Arctic Express Leg 9 2022

On the 11th August 2022, 12 OCdts from London UOTC set out on the Ex-Arctic Express; a passage which would be split into 3 phases. The first leg, sailing from Reykjavik to Vestmannaeyjabaer (a small island off the South coast of Iceland, was helpful for developing confidence with managing the boat). Next, the longest and most exciting leg was sailing from Vestmannaeyjar to Stornoway since most of us hadn’t been away from land for that long. Finally, the last sail consisted of exploring the North West Coast of Scotland and outer Hebrides, completing our journey at Dunstaffnage marina.
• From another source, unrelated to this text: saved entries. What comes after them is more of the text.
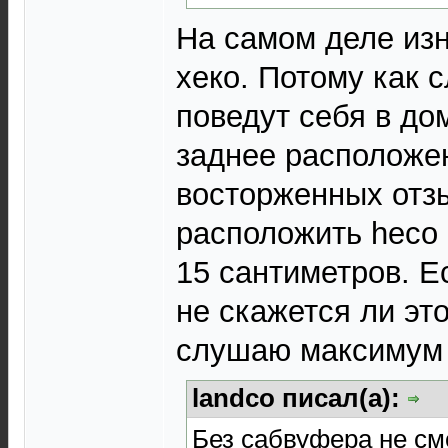
На самом деле из
хеко. Потому как 
поведут себя в д
заднее расположе
восторженных отзы
расположить heco
15 сантиметров. Е
не скажется ли эт
слушаю максимум 
landco писал(а):
Без сабвуфера не см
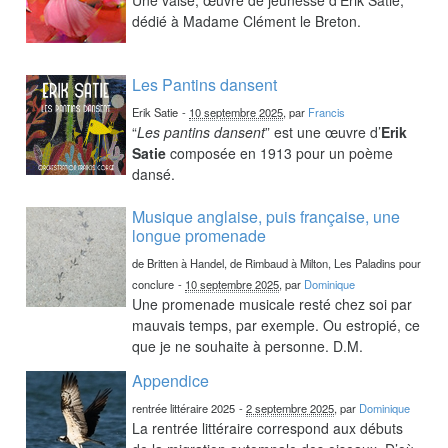
dédié à Madame Clément le Breton.
Les Pantins dansent
Erik Satie
-
10 septembre 2025
, par
Francis
“
Les pantins dansent
” est une œuvre d’
Erik
Satie
composée en 1913 pour un poème
dansé.
Musique anglaise, puis française, une
longue promenade
de Britten à Handel, de Rimbaud à Milton, Les Paladins pour
conclure
-
10 septembre 2025
, par
Dominique
Une promenade musicale resté chez soi par
mauvais temps, par exemple. Ou estropié, ce
que je ne souhaite à personne. D.M.
Appendice
rentrée littéraire 2025
-
2 septembre 2025
, par
Dominique
La rentrée littéraire correspond aux débuts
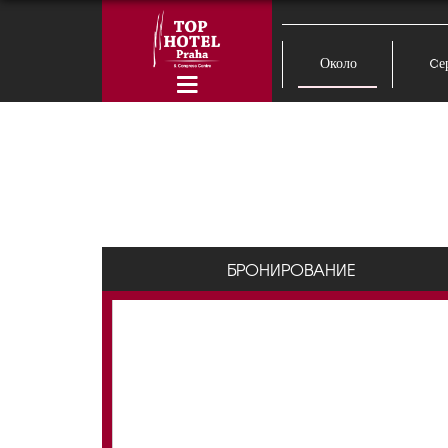
Около
Cе
БРОНИРОВАНИЕ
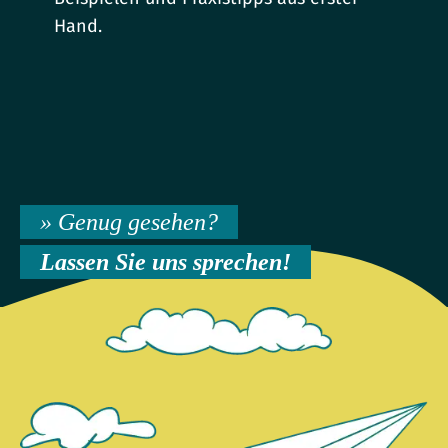
Hand.
» Genug gesehen?
Lassen Sie uns sprechen!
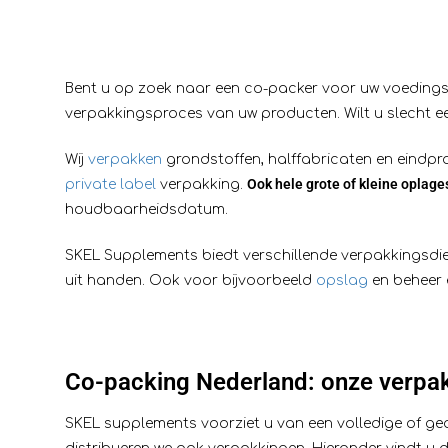
Bent u op zoek naar een co-packer voor uw voeding
verpakkingsproces van uw producten. Wilt u slecht ee
Wij
verpakken
grondstoffen, halffabricaten en eindpr
Ook hele grote of kleine oplages
private label
verpakking.
houdbaarheidsdatum.
SKEL Supplements biedt verschillende verpakkingsdi
uit handen. Ook voor bijvoorbeeld
opslag
en beheer
Co-packing Nederland: onze verpa
SKEL supplements voorziet u van een volledige of gede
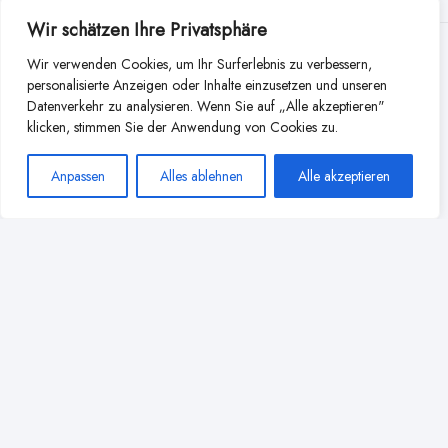
Wir schätzen Ihre Privatsphäre
Weitere Beiträge aus dieser
Wir verwenden Cookies, um Ihr Surferlebnis zu verbessern,
personalisierte Anzeigen oder Inhalte einzusetzen und unseren
Kategorie
Datenverkehr zu analysieren. Wenn Sie auf „Alle akzeptieren"
klicken, stimmen Sie der Anwendung von Cookies zu.
Anpassen
Alles ablehnen
Alle akzeptieren
Beikost und Abstillen: Wenn aus
Muttermilch Brei wird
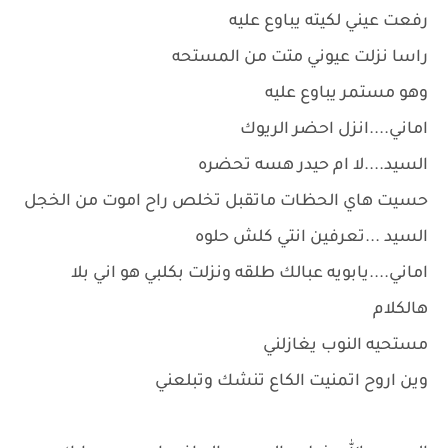
رفعت عيني لكيته يباوع عليه
راسا نزلت عيوني متت من المستحه
وهو مستمر يباوع عليه
اماني....انزل احضر الريوك
السيد....لا ام حيدر هسه تحضره
حسيت هاي الحظات ماتقبل تخلص راح اموت من الخجل
السيد ...تعرفين انتي كلش حلوه
اماني....يابويه عبالك طلقه ونزلت بكلبي هو اني بلا
هالكلام
مستحيه النوب يغازلني
وين اروح اتمنيت الكاع تنشك وتبلعني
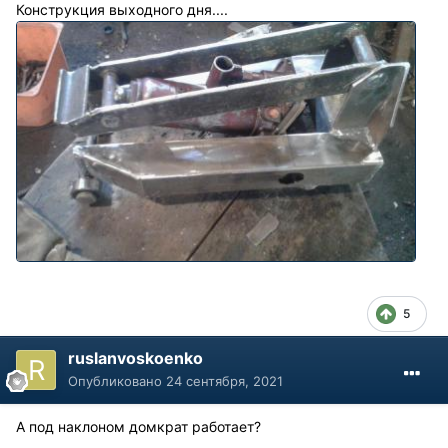
Конструкция выходного дня....
5
ruslanvoskoenko
Опубликовано
24 сентября, 2021
А под наклоном домкрат работает?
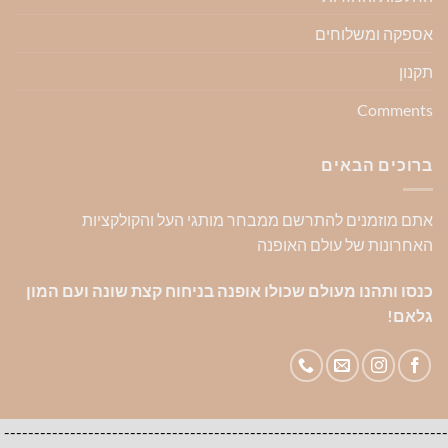
אספקה ומשלוחים
תקנון
Comments
ברוכים הבאים
אתם מוזמנים להתרשם ממבחר מותגי העל והקולקציות
האחרונות של עולם האופנה
כנסו ותהנו מעולם שכולו אופנה בניחוח קצת שונה ועם המון
גלאם!
--------------------------------------------------------------------------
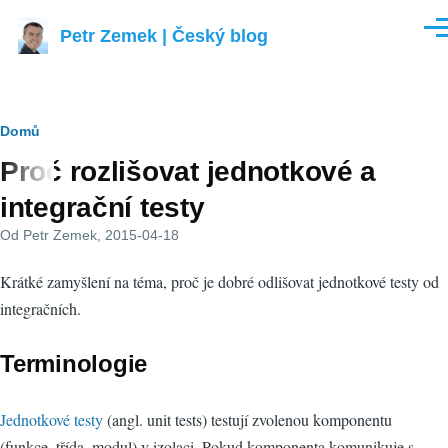
Přejít k hlavnímu obsahu
Petr Zemek | Český blog
Men
Drobečková
Domů
Proč rozlišovat jednotkové a
navigace
integrační testy
Od
Petr Zemek
, 2015-04-18
Krátké zamyšlení na téma, proč je dobré odlišovat jednotkové testy od
integračních.
Terminologie
Jednotkové testy
(angl. unit tests) testují zvolenou komponentu
(funkce, třída, modul) v izolaci. Pokud komponenta komunikuje s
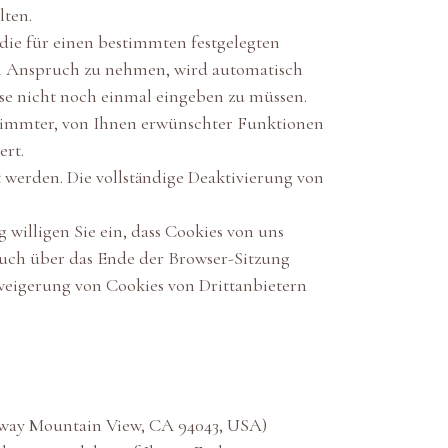
lten.
die für einen bestimmten festgelegten
in Anspruch zu nehmen, wird automatisch
ese nicht noch einmal eingeben zu müssen.
stimmter, von Ihnen erwünschter Funktionen
ert.
 werden. Die vollständige Deaktivierung von
willigen Sie ein, dass Cookies von uns
uch über das Ende der Browser-Sitzung
rweigerung von Cookies von Drittanbietern
rkway Mountain View, CA 94043, USA)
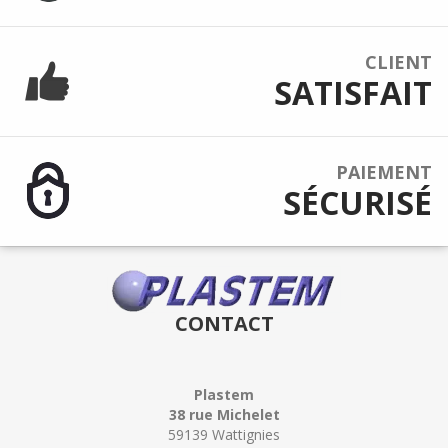
CLIENT
SATISFAIT
PAIEMENT
SÉCURISÉ
CONTACT
Plastem
38 rue Michelet
59139 Wattignies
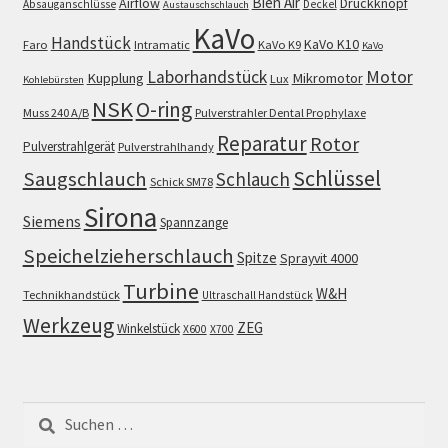
Bien Air
Airflow
Druckknopf
Absauganschlüsse
Deckel
Austauschschlauch
KaVo
Handstück
KaVo K10
Faro
Intramatic
KaVo K9
KaVo
Motor
Laborhandstück
Kupplung
Mikromotor
Lux
Kohlebürsten
NSK
O-ring
Muss 240 A/B
Pulverstrahler Dental Prophylaxe
Reparatur
Rotor
Pulverstrahlgerät
Pulverstrahlhandy
Schlüssel
Saugschlauch
Schlauch
Schick SM78
Sirona
Siemens
Spannzange
Speichelzieherschlauch
Spitze
Sprayvit 4000
Turbine
W&H
Technikhandstück
Ultraschall Handstück
Werkzeug
ZEG
Winkelstück
X600
X700
Suchen
nach:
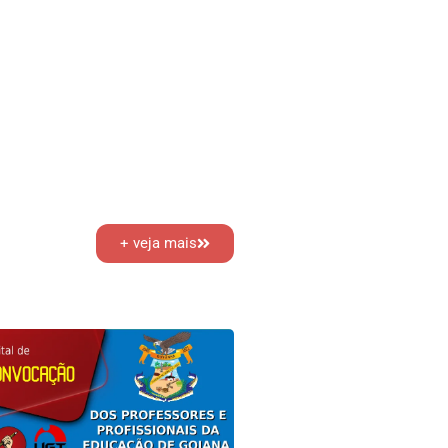
+ veja mais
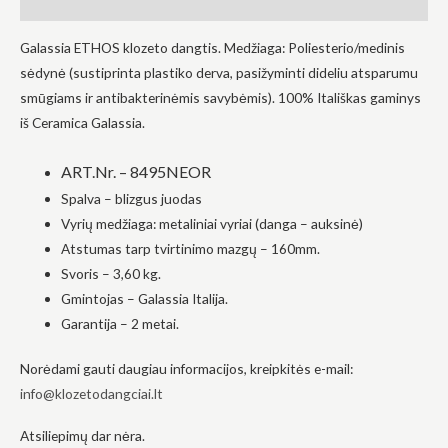
Atsiliepimai (0)
į tai, kaip
svetainė yra
Galassia ETHOS klozeto dangtis. Medžiaga: Poliesterio/medinis
naudojama.
sėdynė (sustiprinta plastiko derva, pasižyminti dideliu atsparumu
smūgiams ir antibakterinėmis savybėmis). 100% Itališkas gaminys
Patirtis
iš Ceramica Galassia.
Kad mūsų
svetainė
veiktų kuo
ART.Nr. –
8495NEOR
geriau jūsų
Spalva – blizgus juodas
apsilankymo
metu. Jei
Vyrių medžiaga: metaliniai vyriai (danga – auksinė)
atsisakysite
Atstumas tarp tvirtinimo mazgų – 160mm.
šių slapukų,
kai kurios
Svoris – 3,60 kg.
funkcijos iš
Gmintojas – Galassia Italija.
svetainės
išnyks.
Garantija – 2 metai.
Norėdami gauti daugiau informacijos, kreipkitės e-mail:
Rinkodara
info@klozetodangciai.lt
Dalindamiesi
savo
Atsiliepimų dar nėra.
pomėgiais ir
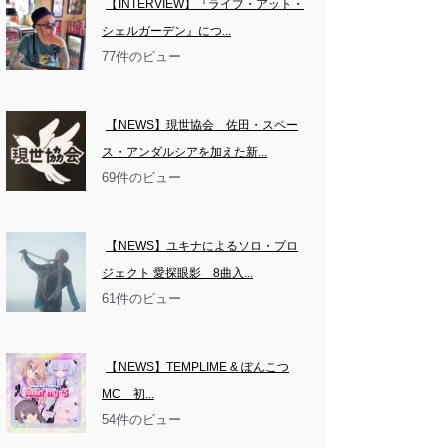
【INTERVIEW】『ライブ・アット・
シェルガーデン』につ...
77件のビュー
【NEWS】現世協会　佐田・スペー
ス・アンダルシアを加えた新...
69件のビュー
【NEWS】ユキナによるソロ・プロ
ジェクト 愛探眼影　8曲入...
61件のビュー
【NEWS】TEMPLIME & ぽんこつ
MC　初...
54件のビュー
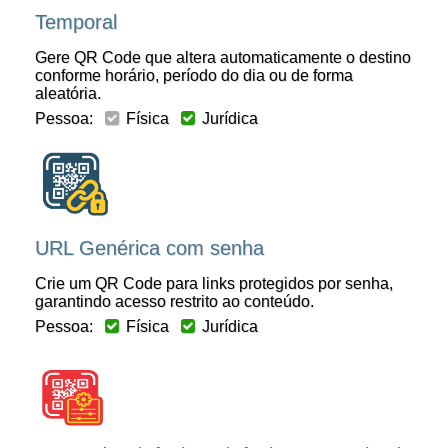
Temporal
Gere QR Code que altera automaticamente o destino
conforme horário, período do dia ou de forma
aleatória.
Pessoa:
Física
Jurídica
URL Genérica com senha
Crie um QR Code para links protegidos por senha,
garantindo acesso restrito ao conteúdo.
Pessoa:
Física
Jurídica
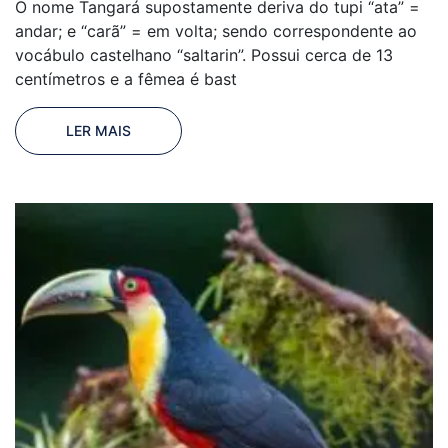
O nome Tangará supostamente deriva do tupi “ata” =
andar; e “carã” = em volta; sendo correspondente ao
vocábulo castelhano “saltarin”. Possui cerca de 13
centímetros e a fêmea é bast
LER MAIS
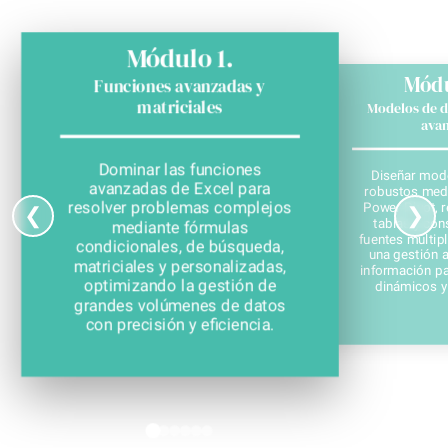
Módulo 1.
Módu
Funciones avanzadas y
matriciales
Modelos de d
ava
Dominar las funciones
Diseñar mod
avanzadas de Excel para
robustos medi
resolver problemas complejos
Power Pivot, r
❮
❯
tablas y con
mediante fórmulas
fuentes múltip
condicionales, de búsqueda,
una gestión 
matriciales y personalizadas,
información pa
optimizando la gestión de
dinámicos y
grandes volúmenes de datos
con precisión y eficiencia.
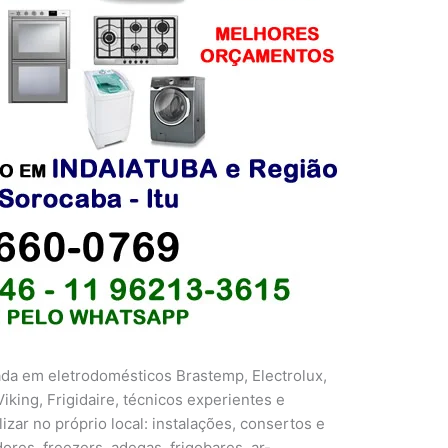
ada em eletrodomésticos Brastemp, Electrolux,
iking, Frigidaire, técnicos experientes e
izar no próprio local: instalações, consertos e
res, freezers, adegas, frigobares, ar-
Phase 1- Reykjavik to Vestmannaeyjabaer

After 18 hours of sleepless travelling overnight, it was a relief to board one of the army’s Challenger 72′ yachts. Greeted by the Skipper Maj Terence Hackett, the rules and expectations of the trip were given. As long as we could make a good brew and maintain a sense of humour, everyone was welcome!

There were 15 of us on board; the Skipper, mate and 2nd mate, ten inexperienced sailors split into 3 watches, with myself and two others as watch leaders over them, having completed our Day Skipper. We would rotate between mother duty (keeping the boat ship-shape for 24 hours, ensuring that the yacht was not ‘gopping’ and ‘pestilence-ridden’), on-watch (being on the helm and writing in the log), and off watch (getting sleep and rest!). All of us would be pushed out of our comfort zones; some physically with sea sickness and some with the mental challenge of being on an isolated boat with nothing but sea stretching into the distance. However, friendships had already started developing over the long journey to get here. Trust and teamwork would be essential for this expedition. To further the smooth running of the boat, OCdts chose a role for themselves. Myself and another OCdt were the ship’s medics. There was also a chief engineer, bosun and sailmaker; novices at first but learnt quickly on their allocated jobs.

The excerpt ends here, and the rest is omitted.